Vincent, from what I have seen, was expressing views that were "prevailing", "official", "established", and "orthodox". It is my understanding of the connotation of the word dissent (as the definition above supports) that it is reserved for disagreements with views that are "prevailing", "official", "established", and "orthodox", and is not normally applied to the disagreement of those who hold views "prevailing", "official", "established", and "orthodox" with those who dissented against such views (as Vincent himself claimed).
Of course, no one holds a patent on dissent, but it is one of the only tools of the disempowered, of the outsider. It is a moral tool; it's not belligerent in nature. It's merely the disagreement of the disenfranchised outsider with the way she/he is treated by the empowered insider. It's up to all of us to have the integrity to make our dissent as valid and potent as it can be . . . but we are not gods, not flawless. We will surely fall victim to being human. But this doesn't invalidate either our dissent or our inclination to dissent.
As for the value of dissent, I have personally found Noam Chomsky both enlightening and moving (despite his rationalism), and would highly recommend the reading of his writings or the partaking of his many interviews, primarily for their excellence, but very secondarily, to orient oneself to my usage of the term dissent and my other "revolutionary rhetoric" (much of which is cribbed from Chomsky) should it confuse or fall into vaguery.
One last thing regarding Vincent. I took offense at the manner he chose to interact with me (i.e., by pretending I didn't exist and was not worth replying to). I pointed this out to him, and predictably, he said nothing.

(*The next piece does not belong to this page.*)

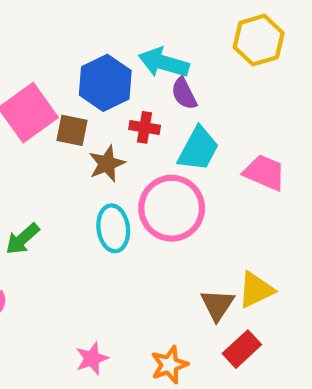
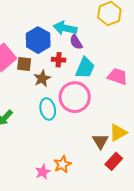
orange star: (169, 365) -> (62, 164), moved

I intend to stick around, at least until I'm voted off the island. I'm not going to scurry off into a little burrow of moralistic security, spewing condescension over my shoulder as I leave. I am flatly saying that I am not better than anyone here in any way, nor do I feel like I am wasting my time spent here. I see us all as equals who may have differing background and opinions, but who share an interest in the subject of poetry and the culture surrounding it.
Beyond that, debate, disagreement, and argument can only serve the good. Tempers may even flare and a few insults will be hurled. This happens. But insults are really of little significance. Sweeping dismissals, on the other hand, are supremely arrogant and offensive.

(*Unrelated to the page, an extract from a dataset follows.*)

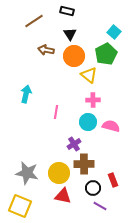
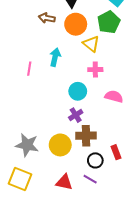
cyan arrow: (26, 94) -> (55, 57), moved
pink line: (56, 112) -> (29, 69), moved
cyan circle: (88, 122) -> (78, 91), moved
red triangle: (63, 196) -> (64, 182), moved
purple line: (100, 206) -> (90, 179), moved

We need to welcome allies from all quarters.
Kate, I think allies of any inclination should be welcomed (and have been for the most part), but when someone asks us to accept him/her on the condition that we sacrifice our critical integrity and any right whatsoever to opinions that do not accord with his/hers, then I for one do not call this person an ally.
I would love to see po-profs and PoBiz insiders jumping ship and slumming it with us unwashed heathens, but before these hypothetical allies do this, they will have to become either dissenters themselves or at least become capable of tolerating and considering the dissent of others. One thing I feel adamant about is that we should tolerate no condescension and power politicking from the holy insiders who have sojourned here to save our souls and convert us to the one true religion of Po.

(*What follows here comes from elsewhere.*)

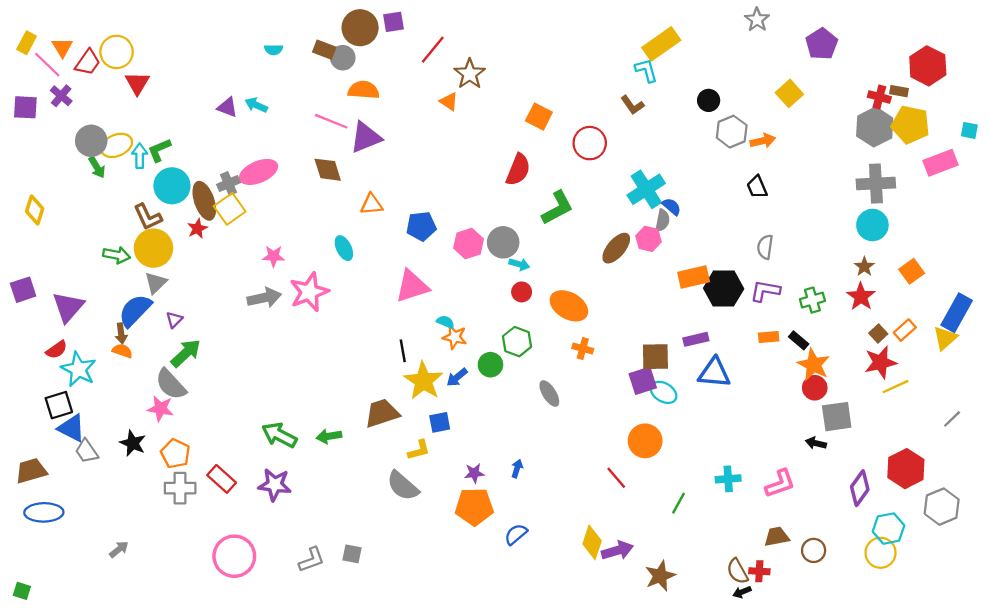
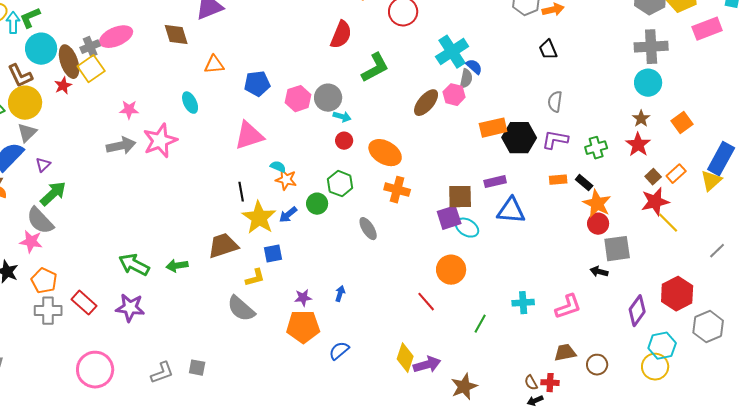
orange cross: (583, 349) -> (397, 190), size x1.4
yellow line: (896, 387) -> (668, 223), turned 70
brown semicircle: (737, 571) -> (531, 383), size x0.7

So if any true allies from the biz ever show up, I would love to plot with them how to take back poetry from the inside.
Therefore, would those indulging their worst natures with ad hom vitriolics and adversarial us-and-them orthodoxy, please put a sock in it!?
If we end up resorting to name calling instead of useful argument (which can
be vitriolic, adversarial, demonstrative, parodic, satirical, even absurd) we are only harming ourselves and the good that Alan has done, but no sock should ever be stuffed in anyone’s mouth, no matter how outraged the rhetoric it spews. We need our outrage, our vitriol, our dissent. Without them, we are neutered and silenced. That’s what the rhetoric of power wants, and I am quite happy to see our civil disobedience raging away. Some may criticize Vincent, provoking you to criticize them in return, and then me to stand up for them/us in opposing your criticism . . . which strikes me as all good, all perfectly healthy. It’s a good community dynamic, especially since we are dealing with unanswerables much of the time.
Which is, of course, merely my opinion blubbering out, nary a sock in sight.